Ojas is the product of a good healthy digestion and it promotes mental and physical strength, endurance, stability, calmness, patience, sustained concentration, good memory, contentment and bliss.
Yet, if you consume too many Ojas-promoting foods, such as sweet foods and dairy products, you can overwhelm your digestive fire. This creates the opposite of Ojas, which is Ama, the toxic by product of poor digestion. Those who are overweight and have damp, clammy skin may have consumed too many Ojas-promoting foods. Lethargy, heaviness and lack of motivation can also result.
Low Ojas can result in fearfulness, weakness, being underweight, hyperactivity, erratic behaviour, lack of satisfaction, over-dry skin, premature ageing, low immunity and weakness.
Ojas is depleted by:
- Stressful lifestyle and staying up late
- Excessive TV and computer use
- Overwork and over exertion
- Lack of sleep
- Unhealthy relationships
- Excessive sexual activity (especially by men through loss of semen)
- Grief, anxiety and fear
- Loss of blood
- Drugs and stimulants
- Poor digestion
- Over fasting
- Eating old food
Ojas is increased by:
- Yoga and meditation
- Sufficient good quality sleep
- Love, joy and nourishing life experiences
- Healthy relationships
- Happiness and laughter
- Wholesome lifestyle
- Good digestive fire
- Herbs such as Shilajit, Ashwagandha and Shatavari
- Chyavanprash and other Rasayanas, such as MAK Nectar Paste (MA4) and MAK Ambrosia Tablets (MA5)

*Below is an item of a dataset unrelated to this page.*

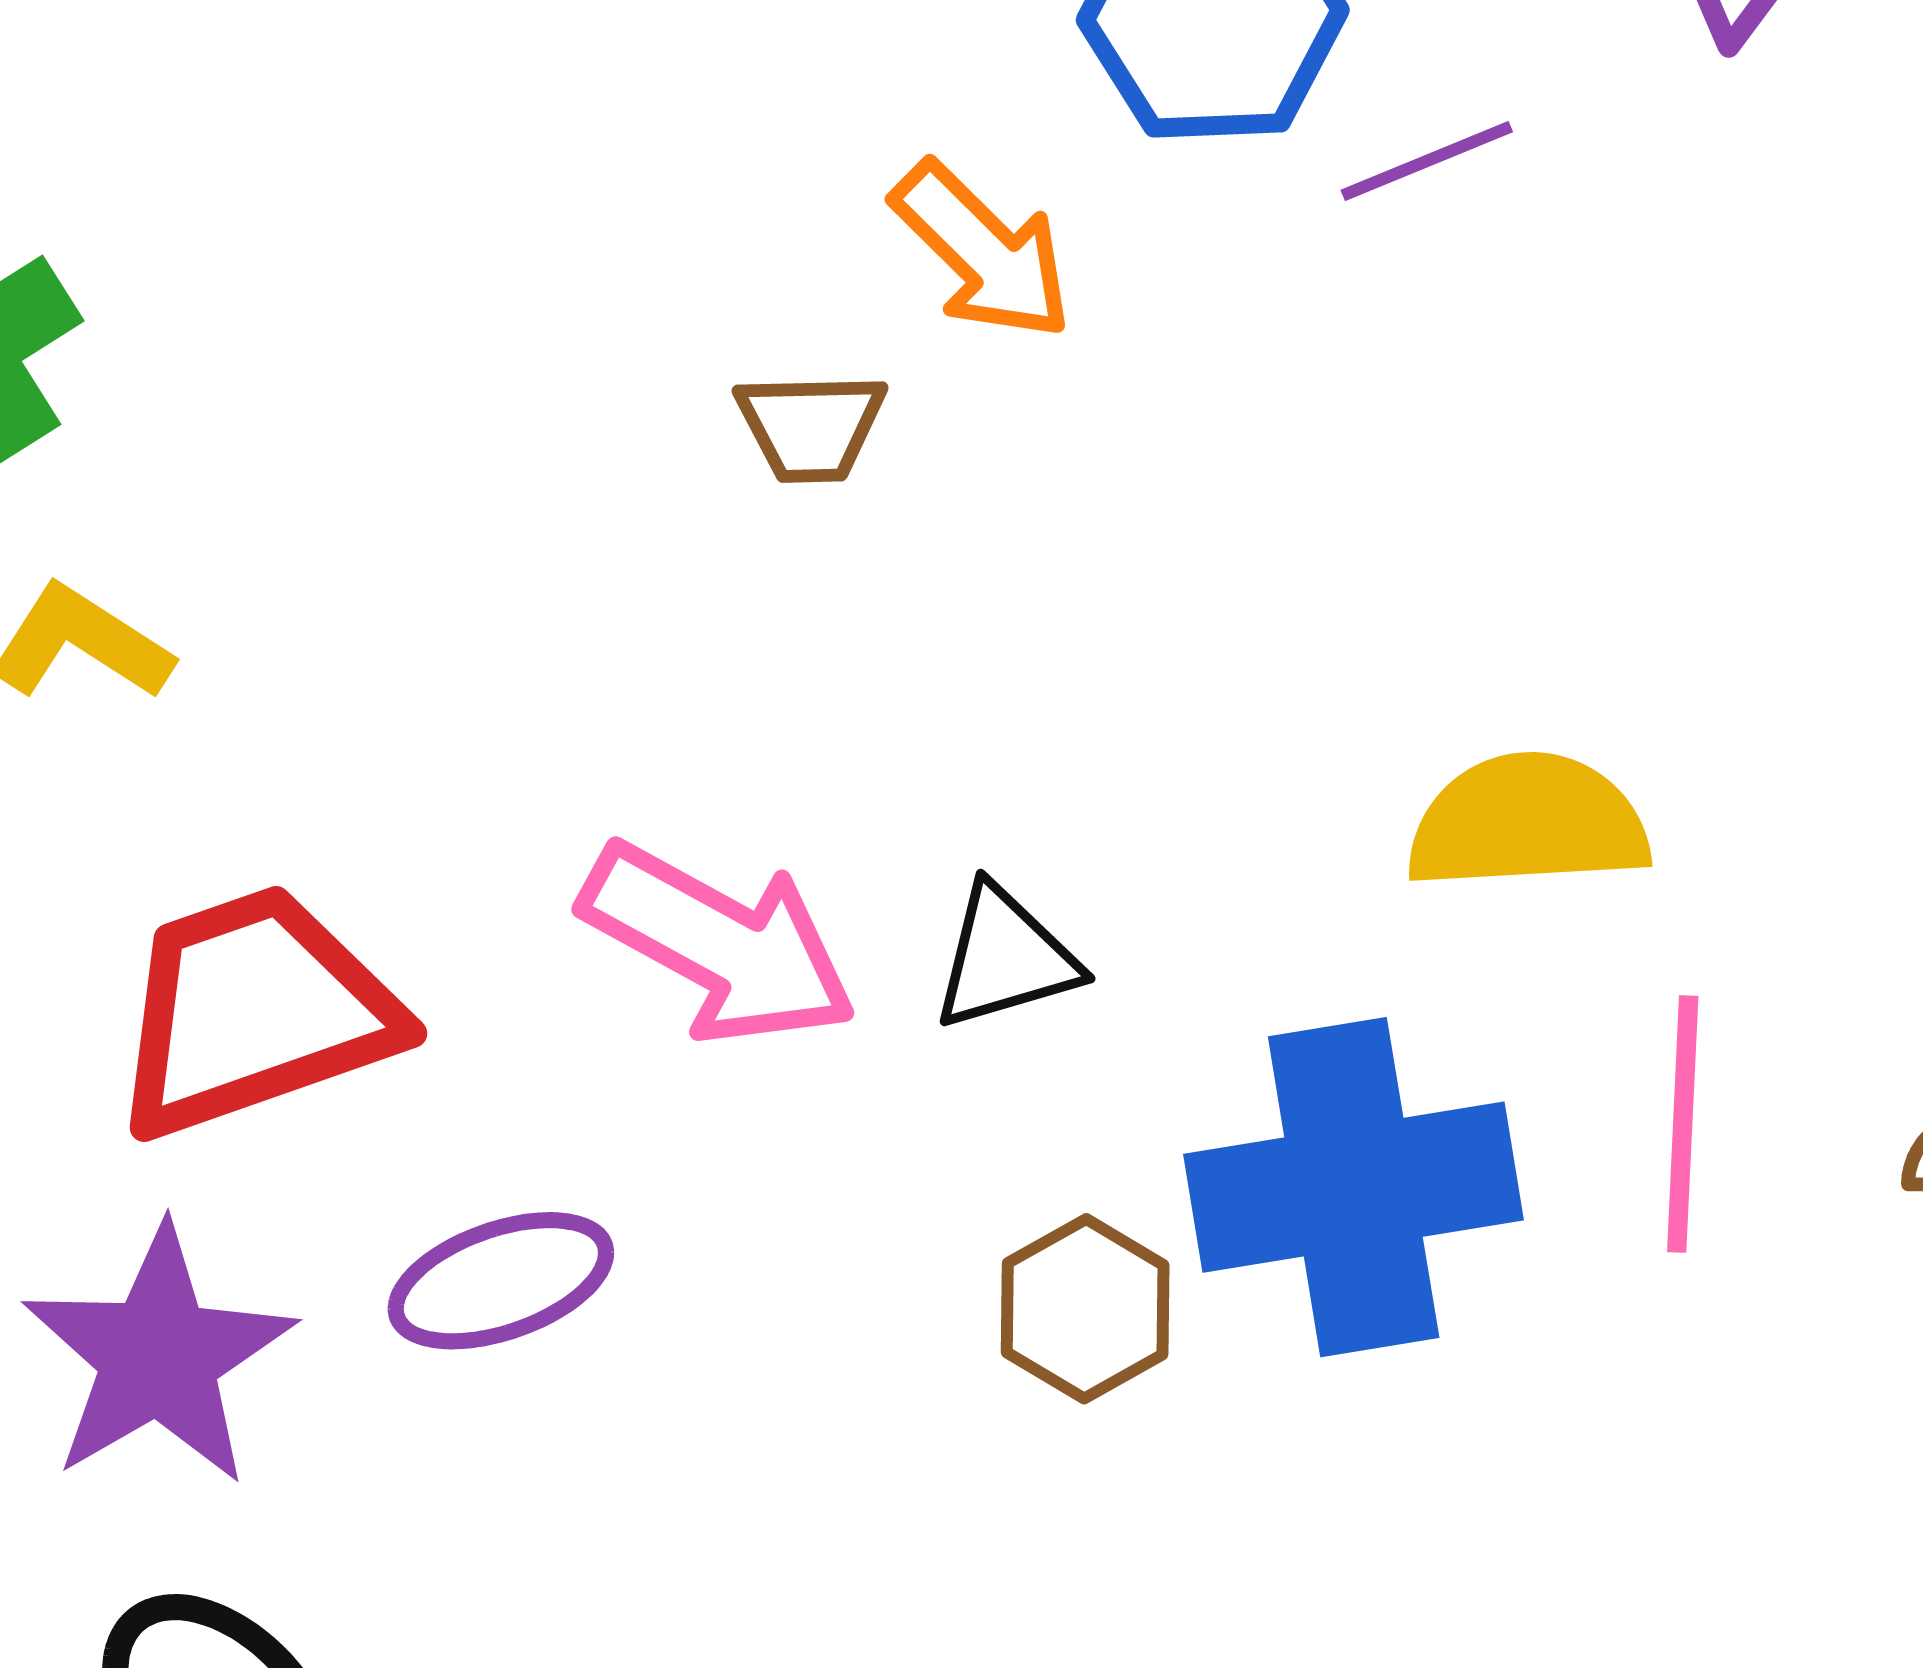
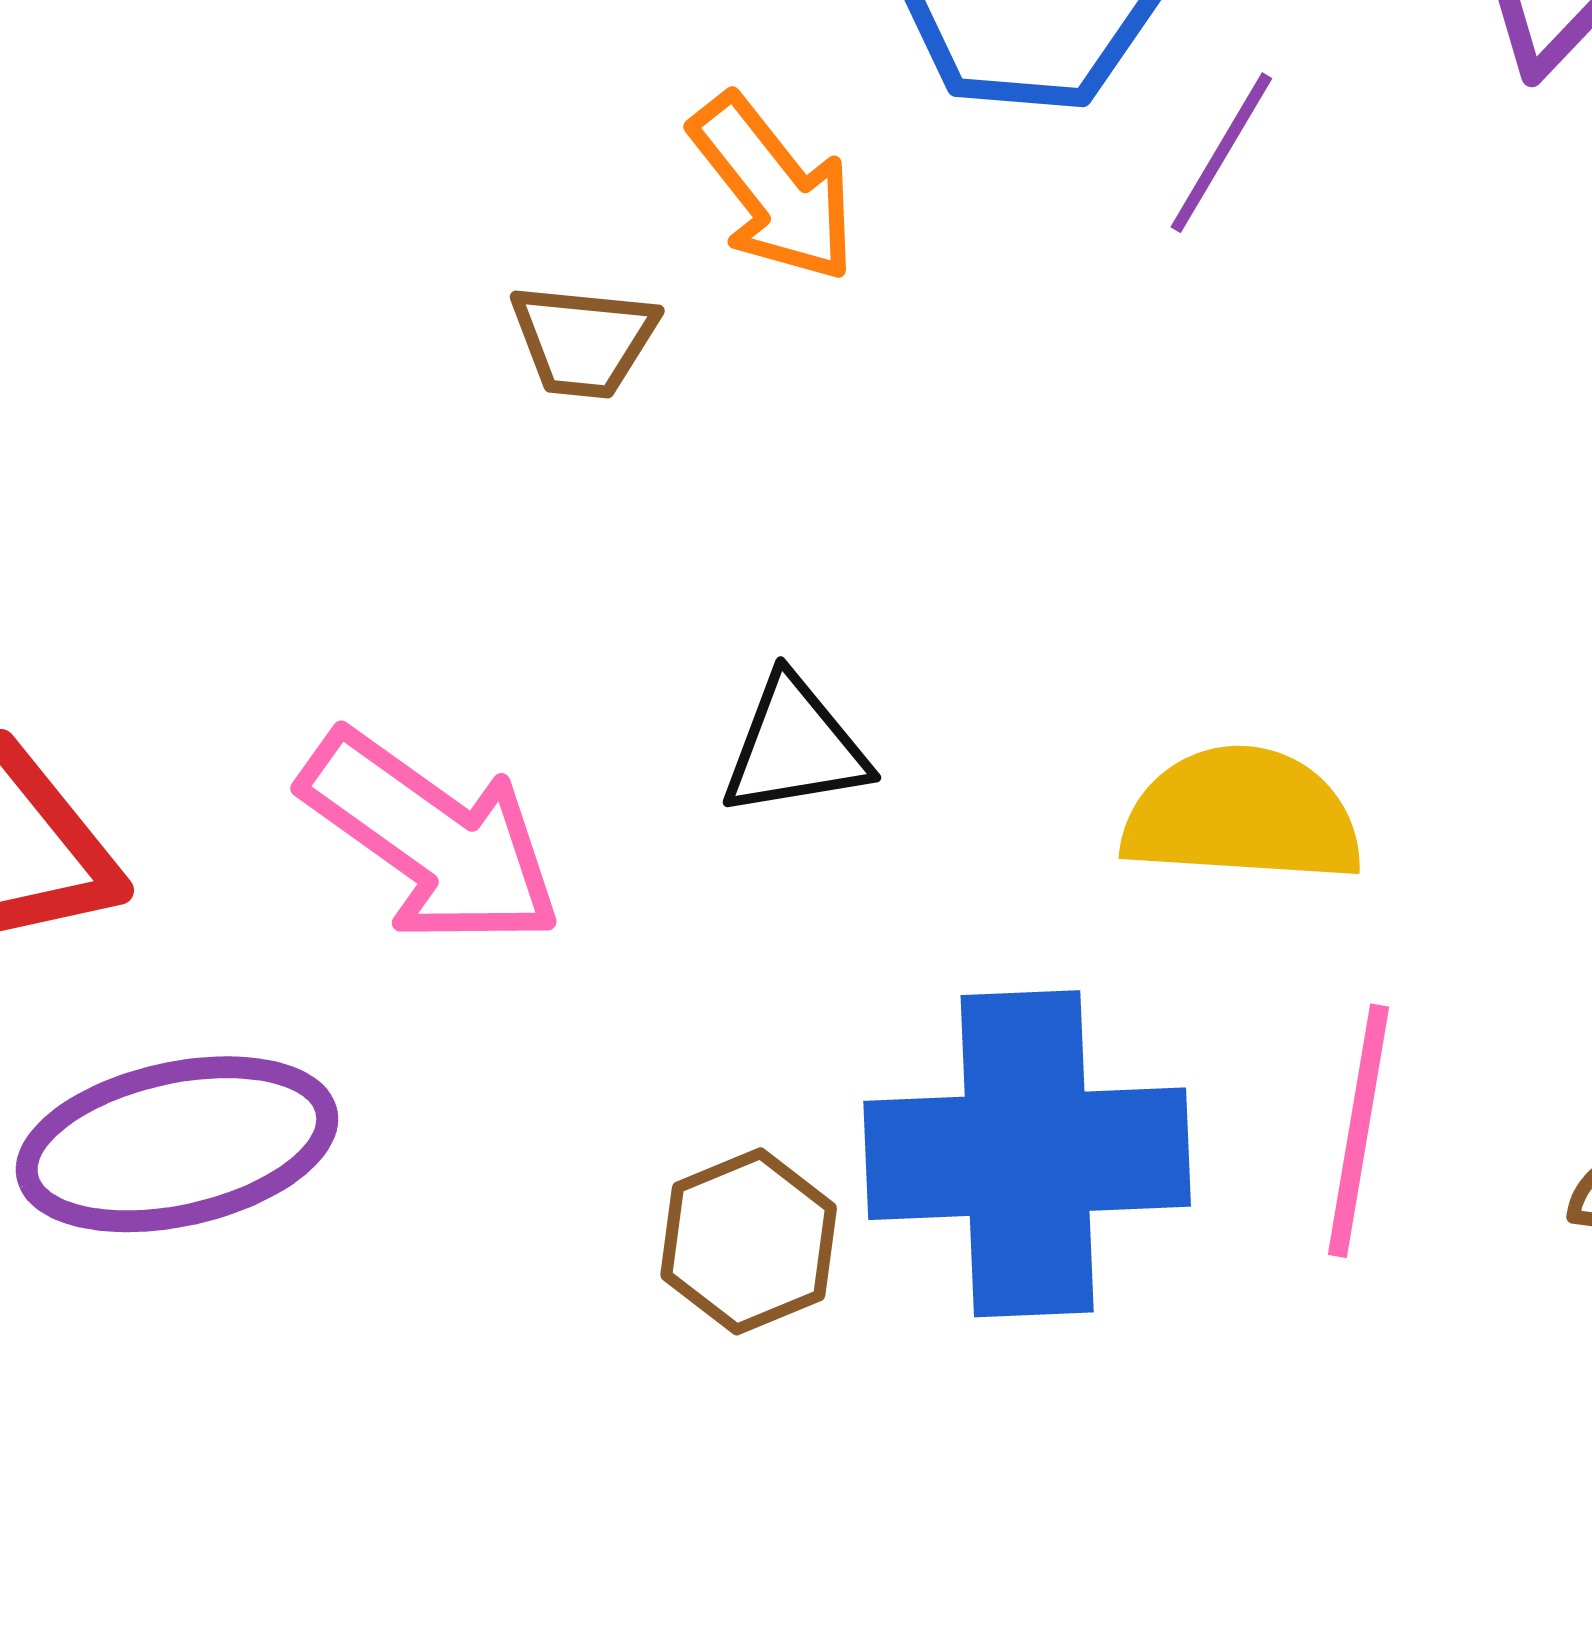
purple line: (1427, 161) -> (1221, 153), turned -44
black triangle: (1005, 958) -> (795, 747), moved
purple ellipse: (501, 1281) -> (177, 1144), size x1.4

- ¼ tsp Triphala mixed with 1 tsp honey and 1 tsp ghee – a Rasayana for Ojas
- Dairy products, especially ghee and whole raw milk
- Fresh, sweet, ripe fruits
- Almond, olive, coconut and sesame oil
- Almonds, cashew nuts, pumpkin seeds, sesame seeds and tahini
- Avocados and sweet potatoes
- Dates, raisins and figs
- Honey, coconut sugar, maple syrup and raw sugar
- Coconut, coconut water and coconut milk
- Whole grains.
A good morning breakfast recipe for deleted Ojas is almond milk. This is how to make it:
- Soak 10 almonds overnight in water
- In the morning, remove the skins and put in a blender
- Add boiled milk, dates, a pinch of cardamom powder, a pinch of ginger powder and one teaspoon of ghee
- Saffron or rose essence may also be added, if available
- Blend this into a delicious Ojas-building drink.
Rasayana for Prana, Tejas, and Ojas
¼ tsp Triphala mixed with 1 tsp honey (approx*) and 1 tsp ghee (approx*) is a Rasayana for Prana, Tejas, and Ojas.
*As Maharishi AyurVeda practitioner, Dr Geoffrey Mead points out, according to Charak Samhita, honey and ghee should never be take in the same quantity as this combination has a negative effect on the physiology (even though, paradoxically, both are considered Rasayanas or nectars). Yet in ancient texts, ghee and honey are sometimes listed as ingredients in a formula without their precise quantities being specified – what to do? Vaidya Gokta was asked this question on my Maharishi AyurVeda training course in 1985 and he said you should go by the time of year. When the season is warmer, ghee should be a little more than honey, as ghee pacifies Pitta and honey aggravates Pitta. In cooler seasons, the opposite should be the case.